= Infantry Division Jütland =

WW II German military unit

The 325th Infantry Division (325. Infanterie-Division), generally known as Infantry Division "Jütland" (Infanterie-Division "Jütland"), was an infantry division of the German Heer during World War II. It was formed in March 1945, as one of the Wehrmacht's final emergency formations of the war. The division's deployment was never finished.

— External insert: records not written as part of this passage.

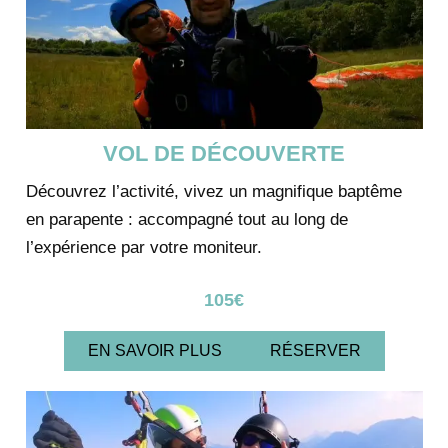
VOL DE DÉCOUVERTE
Découvrez l’activité, vivez un magnifique baptême
en parapente : accompagné tout au long de
l’expérience par votre moniteur.
105€
EN SAVOIR PLUS
RÉSERVER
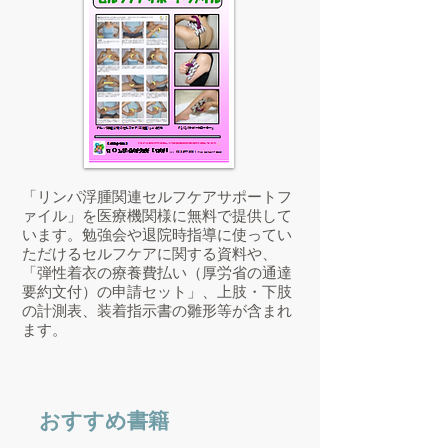
「リンパ浮腫関連セルフケアサポートフ
ァイル」を医療機関様に無料で提供して
います。勉強会や退院時指導に使ってい
ただけるセルフケアに関する資料や、
「弾性着衣の療養費払い（厚労省の通達
要約文付）の申請セット」、上肢・下肢
の計測表、装着指示書の雛形等が含まれ
ます。
おすすめ書籍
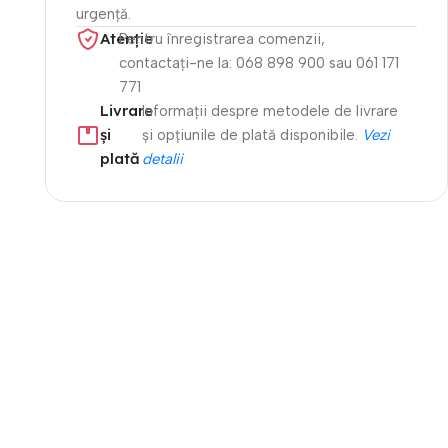
urgență.
Atenție​
Pentru înregistrarea comenzii,
contactați-ne la: 068 898 900 sau 061 171
771
Livrare
Informații despre metodele de livrare
și
și opțiunile de plată disponibile.
Vezi
plată
detalii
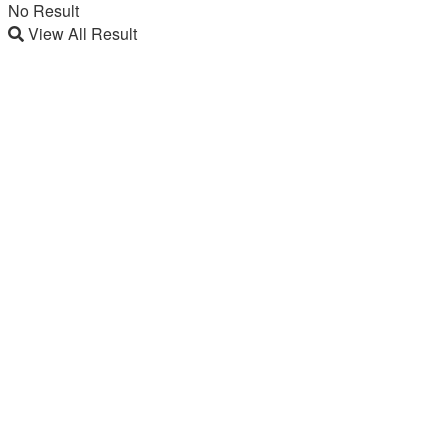
No Result
View All Result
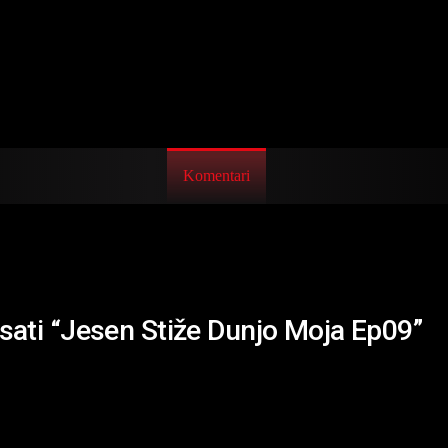
Komentari
isati “Jesen Stiže Dunjo Moja Ep09”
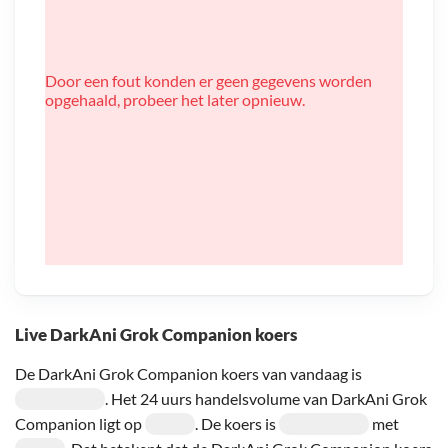
Door een fout konden er geen gegevens worden
opgehaald, probeer het later opnieuw.
Live DarkAni Grok Companion koers
De DarkAni Grok Companion koers van vandaag is
. Het 24 uurs handelsvolume van DarkAni Grok
Companion ligt op
. De koers is
met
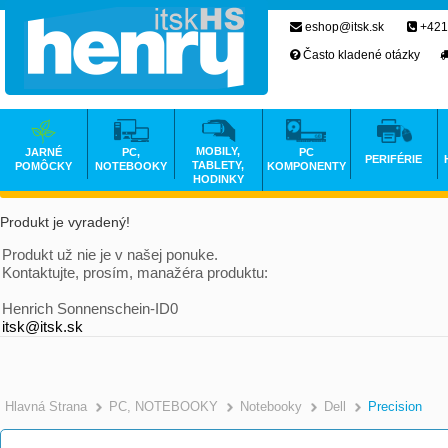
eshop@itsk.sk
+421
Často kladené otázky
MOBILY,
JARNÉ
PC,
PC
PERIFÉRIE
TABLETY,
POMÔCKY
NOTEBOOKY
KOMPONENTY
HODINKY
Produkt je vyradený!
Produkt už nie je v našej ponuke.
Kontaktujte, prosím, manažéra produktu:
Henrich Sonnenschein-ID0
itsk@itsk.sk
Hlavná Strana
PC, NOTEBOOKY
Notebooky
Dell
Precision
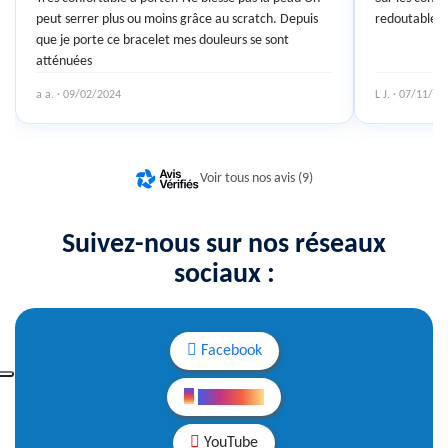
peut serrer plus ou moins grâce au scratch. Depuis
redoutable d'
que je porte ce bracelet mes douleurs se sont
atténuées
a a. · 09/02/2024
L J. · 07/11/20
Voir tous nos avis (9)
Suivez-nous sur nos réseaux
sociaux :
Facebook
Instagram
YouTube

The division was named after the Jutland peninsula, the region where it was formed.

== History ==
The 325th Infantry Division was formed near Aalborg in occupied Denmark on 9 March 1945 from formations of recovering wounded veterans (Genesenden-Einheiten) in the area. The division initially consisted of Grenadier Regiments 590, 591, and 592, as well as Artillery Regiment 325 and Division Units 325. Each grenadier regiment was intended to consist of three battalions, whereas the artillery regiment was to be equipped with two detachments. The division's only commander was Generalleutnant Schaumberg.

The division never completed deployment, as Germany surrendered on 8 May 1945. However, some parts of the deploying division saw combat in the Weser sector, listed as Shadow Division 325.

Infantry Division Jutland was only ever under one formation, the LXXXVI Army Corps of the 1st Parachute Army under Army Group North West.